Liver-targeting vaccine protects mice from allergic asthma reactions for at least a year

An “inverse vaccine” that delivers deactivated allergens to the liver was able to reduce reactions in mice with allergic asthma for at least a year after treatment. Should the approach translate to humans, people with allergies may one day be able to take a vaccine that protects them from dangerous allergic reactions.

Mice allergic to either an egg protein or a dust mite protein saw their airway inflammation and mucus levels reduced after exposure if they’d been given the vaccine, researchers reported in Science Translational Medicine on April 16.
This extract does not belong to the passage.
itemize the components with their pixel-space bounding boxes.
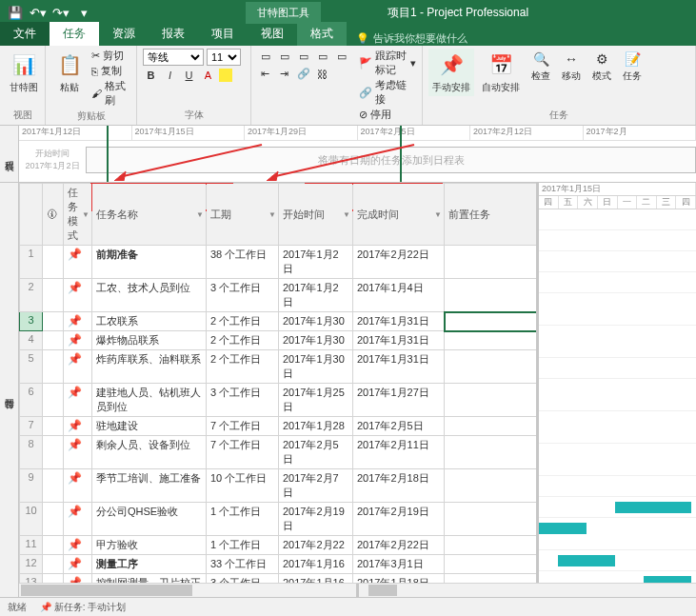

For mice with an established egg protein allergy, a commonly used model for respiratory allergies, protection lasted for a full year after two intravenous doses of the vaccine separated by a week, the researchers found.

“One thing I really like about this approach is that it has memory,” Jeffrey Hubbell, Ph.D., a biomedical engineer at New York University and senior author of the study, told Fierce Biotech in an interview. “You just take the drug and then that's that.”

How often a human version of the vaccine would need to be given is something Hubbell hopes to work out in clinical trials. He’s weighing whether to start a new biotech or to partner with an existing company to further explore the approach, but he's determined to move the therapy forward somehow, he said.

The inverse vaccine is essentially a safer and faster version of allergy immunotherapy, Hubbell said, which involves exposing people with allergies to small amounts of an allergen over time to build up their body’s ability to handle exposure.

“Low amount of allergen can potentially drive tolerance in individuals,” J. Emiliano Gómez Medellín, Ph.D., a molecular biologist at the University of Chicago Pritzker School of Molecular Engineering and an author of the study, told Fierce Biotech in an interview. But exposing someone to the thing they’re allergic to can also cause trouble, he added, by triggering an inflammatory response, including dangerous anaphylaxis.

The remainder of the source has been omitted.